TASK DETAILS: For this task, output exactly the lines of the material below starting at the line with "TOPIK POPULER" and ending at the line with "сообществе. Это очень просто!"; pictures are to be excluded.
Start of SOURCE INFORMATION
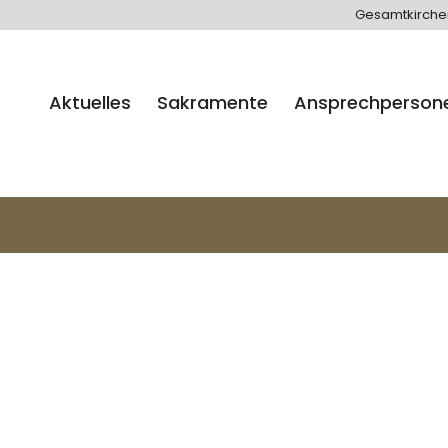
Gesamtkirch
Aktuelles
Sakramente
Ansprechperson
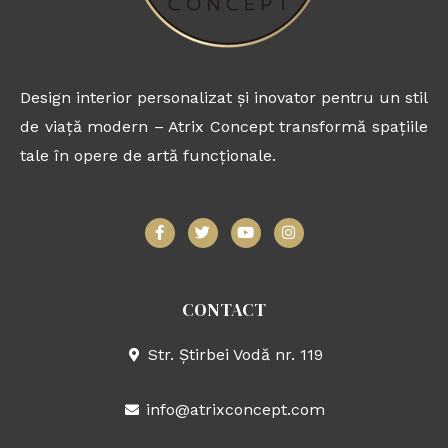
Design interior personalizat și inovator pentru un stil
de viață modern – Atrix Concept transformă spațiile
tale în opere de artă funcționale.
F
T
Y
I
a
w
o
n
c
i
u
s
e
t
t
t
b
t
u
a
o
e
b
g
CONTACT
o
r
e
r
k
a
-
m
Str. Știrbei Vodă nr. 119
f
info@atrixconcept.com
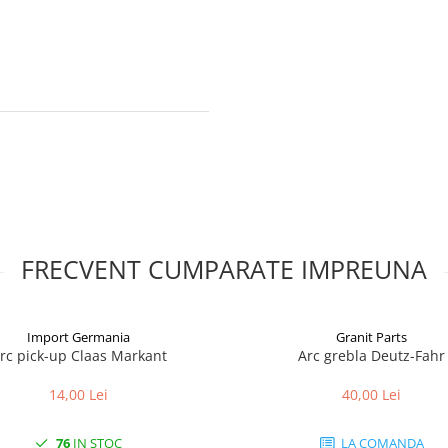
FRECVENT CUMPARATE IMPREUNA
Import Germania
Granit Parts
rc pick-up Claas Markant
Arc grebla Deutz-Fahr
14,00 Lei
40,00 Lei
76
IN STOC
LA COMANDA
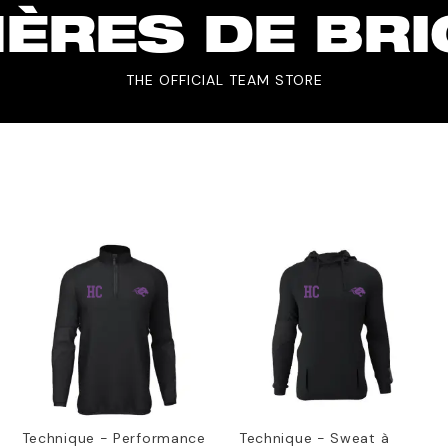
ÈRES DE BR
THE OFFICIAL TEAM STORE
Technique - Performance
Technique - Sweat à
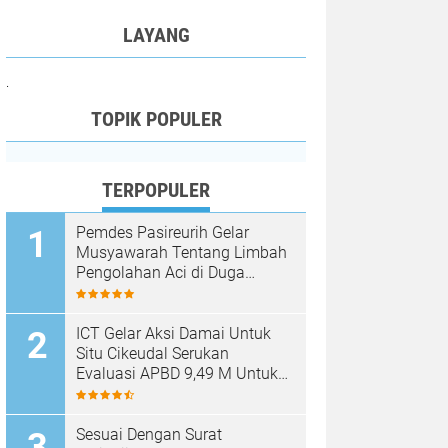
LAYANG
.
TOPIK POPULER
TERPOPULER
Pemdes Pasireurih Gelar
Musyawarah Tentang Limbah
Pengolahan Aci di Duga
Cemari Sungai Cisata
Hasilkan Kesepakatan Tutup
Sementara
ICT Gelar Aksi Damai Untuk
Situ Cikeudal Serukan
Evaluasi APBD 9,49 M Untuk
Skala Prioritaskan Kebutuhan
Dasar Masyarakat Belum Saat
nya Butuh Kawasan wisata
Sesuai Dengan Surat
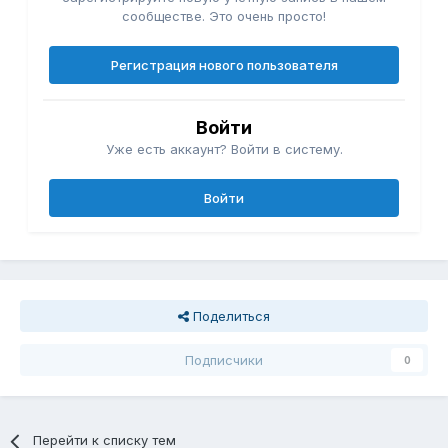
сообществе. Это очень просто!
Регистрация нового пользователя
Войти
Уже есть аккаунт? Войти в систему.
Войти
Поделиться
Подписчики
0
Перейти к списку тем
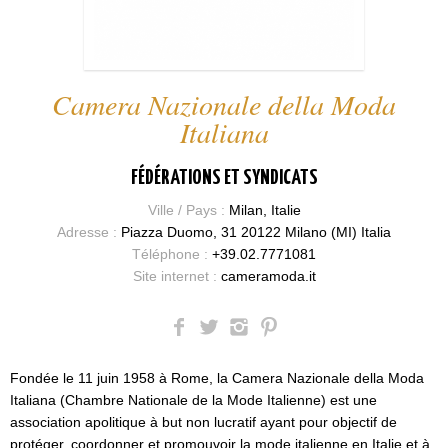
Camera Nazionale della Moda
Italiana
FÉDÉRATIONS ET SYNDICATS
Ville / Pays :
Milan, Italie
Adresse :
Piazza Duomo, 31 20122 Milano (MI) Italia
Téléphone :
+39.02.7771081
Site internet :
cameramoda.it
Fondée le 11 juin 1958 à Rome, la Camera Nazionale della Moda
Italiana (Chambre Nationale de la Mode Italienne) est une
association apolitique à but non lucratif ayant pour objectif de
protéger, coordonner et promouvoir la mode italienne en Italie et à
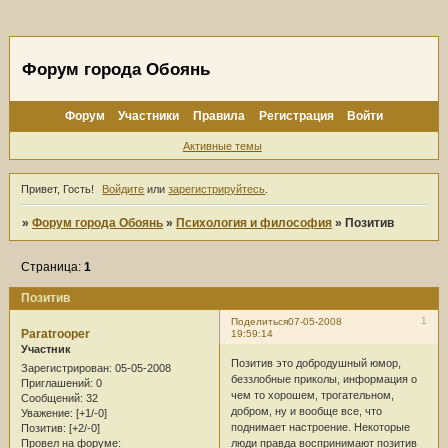
Форум города Обоянь
Форум
Участники
Правила
Регистрация
Войти
Активные темы
Привет, Гость!
Войдите
или
зарегистрируйтесь
.
»
Форум города Обоянь
»
Психология и философия
»
Позитив
Страница:
1
Позитив
1
Поделиться
07-05-2008
Paratrooper
19:59:14
Участник
Позитив это добродушный юмор,
Зарегистрирован
: 05-05-2008
беззлобные приколы, информация о
Приглашений:
0
чем то хорошем, трогательном,
Сообщений:
32
добром, ну и вообще все, что
Уважение:
[+1/-0]
поднимает настроение. Некоторые
Позитив:
[+2/-0]
люди правда воспринимают позитив
Провел на форуме:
End of SOURCE INFORMATION
RESULT OF THIS EXERCISE:
TOPIK POPULER
TERPOPULER
Pemdes Pasireurih Gelar
Musyawarah Tentang Limbah
Pengolahan Aci di Duga
Cemari Sungai Cisata
Hasilkan Kesepakatan Tutup
Sementara
ICT Gelar Aksi Damai Untuk
Situ Cikeudal Serukan
Evaluasi APBD 9,49 M Untuk
Skala Prioritaskan Kebutuhan
Dasar Masyarakat Belum Saat
nya Butuh Kawasan wisata
Sesuai Dengan Surat
сообществе. Это очень просто!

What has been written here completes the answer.